# Exercise objective
Please could you give again the lines from the one holding "Legal notice" through the final line of the data below, exactly, with no other lines?

- - -

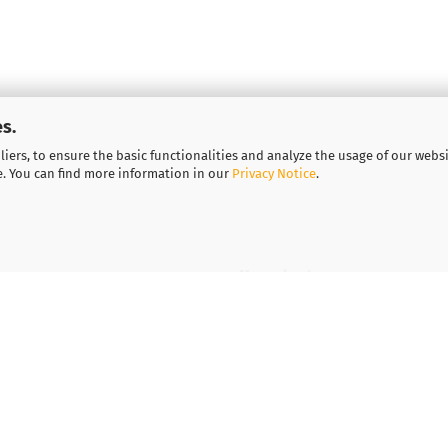
s.
iers, to ensure the basic functionalities and analyze the usage of our webs
e. You can find more information in our
Privacy Notice
.
More about...
Legal notice
Important information for
Vouchers
Contact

- - -

# Solved exercise
Legal notice
Important information for
Vouchers
Contact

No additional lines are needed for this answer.